[Saved data entries]
╔══

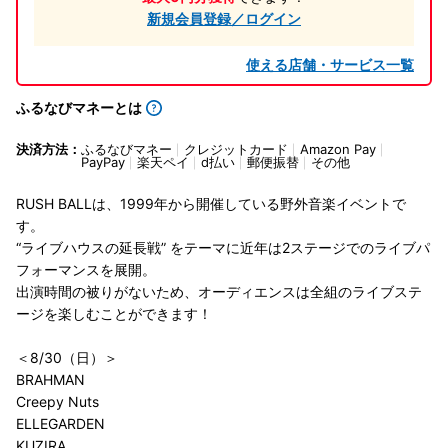
新規会員登録／ログイン
使える店舗・サービス一覧
ふるなびマネーとは
決済方法：
ふるなびマネー
クレジットカード
Amazon Pay
PayPay
楽天ペイ
d払い
郵便振替
その他
RUSH BALLは、1999年から開催している野外音楽イベントで
す。
“ライブハウスの延長戦” をテーマに近年は2ステージでのライブパ
フォーマンスを展開。
出演時間の被りがないため、オーディエンスは全組のライブステ
ージを楽しむことができます！
＜8/30（日）＞
BRAHMAN
Creepy Nuts
ELLEGARDEN
KUZIRA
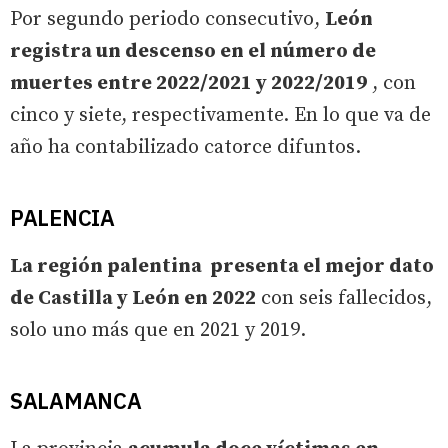
Por segundo periodo consecutivo,
León
registra un descenso en el número de
muertes entre 2022/2021 y 2022/2019
, con
cinco y siete, respectivamente. En lo que va de
año ha contabilizado catorce difuntos.
PALENCIA
La región palentina presenta el mejor dato
de Castilla y León en 2022
con seis fallecidos,
solo uno más que en 2021 y 2019.
SALAMANCA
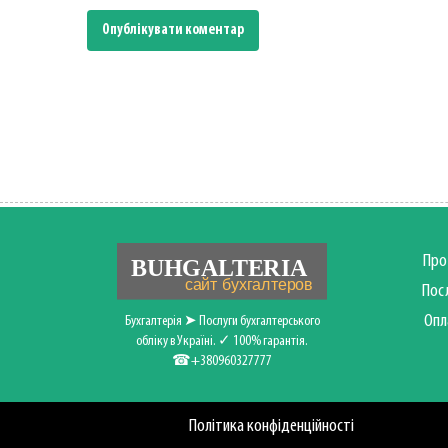
Про
Пос
Опл
Бухгалтерія ➤ Послуги бухгалтерського
обліку в Україні. ✓ 100% гарантія.
☎+380960327777
Політика конфіденційності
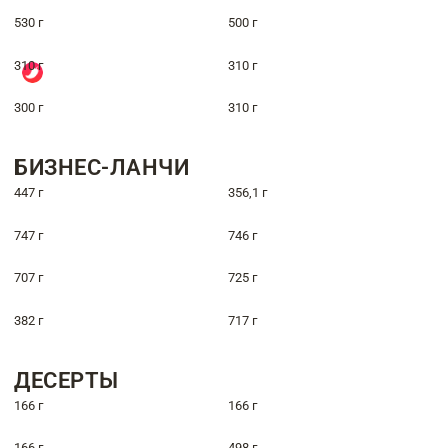
530 г
500 г
310 г
310 г
300 г
310 г
БИЗНЕС-ЛАНЧИ
447 г
356,1 г
747 г
746 г
707 г
725 г
382 г
717 г
ДЕСЕРТЫ
166 г
166 г
166 г
498 г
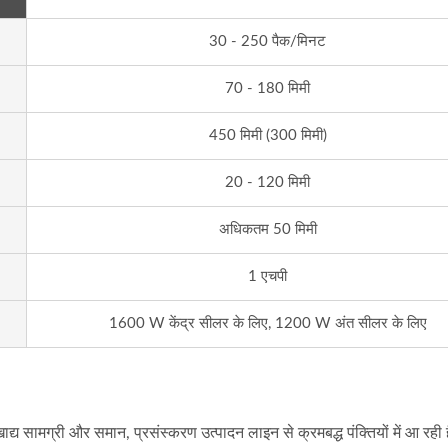
30 - 250 पैक/मिनट
70 - 180 मिमी
450 मिमी (300 मिमी)
म बन्स ग्रुप पैकेजिंग बिना ट्रे
हॉट गूल्स स्टिक्स ऑटोमेशन पै
20 - 120 मिमी
पैकेजिंग मशीन
लाइन
अधिकतम 50 मिमी
1 एचपी
1600 W केंद्र सीलर के लिए, 1200 W अंत सीलर के लिए
्य सामग्री और समान, प्रसंस्करण उत्पादन लाइन से क्रमबद्ध पंक्तियों में आ रही ह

╚══

Task statement: Only an exact copy of the lines from the one with "使える店舗・サービス一覧" through the last line of the data above is wanted, and no pictures.

Task answer:
使える店舗・サービス一覧
ふるなびマネーとは
決済方法：
ふるなびマネー
クレジットカード
Amazon Pay
PayPay
楽天ペイ
d払い
郵便振替
その他
RUSH BALLは、1999年から開催している野外音楽イベントで
す。
“ライブハウスの延長戦” をテーマに近年は2ステージでのライブパ
フォーマンスを展開。
出演時間の被りがないため、オーディエンスは全組のライブステ
ージを楽しむことができます！
＜8/30（日）＞
BRAHMAN
Creepy Nuts
ELLEGARDEN
KUZIRA
Por segundo periodo consecutivo,
León
registra un descenso en el número de
muertes entre 2022/2021 y 2022/2019
, con
cinco y siete, respectivamente. En lo que va de
año ha contabilizado catorce difuntos.
PALENCIA
La región palentina presenta el mejor dato
de Castilla y León en 2022
con seis fallecidos,
solo uno más que en 2021 y 2019.
SALAMANCA
Про
Пос
Опл
Бухгалтерія ➤ Послуги бухгалтерського
обліку в Україні. ✓ 100% гарантія.
☎+380960327777
Політика конфіденційності
530 г
500 г
310 г
310 г
300 г
310 г
БИЗНЕС-ЛАНЧИ
447 г
356,1 г
747 г
746 г
707 г
725 г
382 г
717 г
ДЕСЕРТЫ
166 г
166 г
166 г
498 г
30 - 250 पैक/मिनट
70 - 180 मिमी
450 मिमी (300 मिमी)
म बन्स ग्रुप पैकेजिंग बिना ट्रे
हॉट गूल्स स्टिक्स ऑटोमेशन पै
20 - 120 मिमी
पैकेजिंग मशीन
लाइन
अधिकतम 50 मिमी
1 एचपी
1600 W केंद्र सीलर के लिए, 1200 W अंत सीलर के लिए
्य सामग्री और समान, प्रसंस्करण उत्पादन लाइन से क्रमबद्ध पंक्तियों में आ रही ह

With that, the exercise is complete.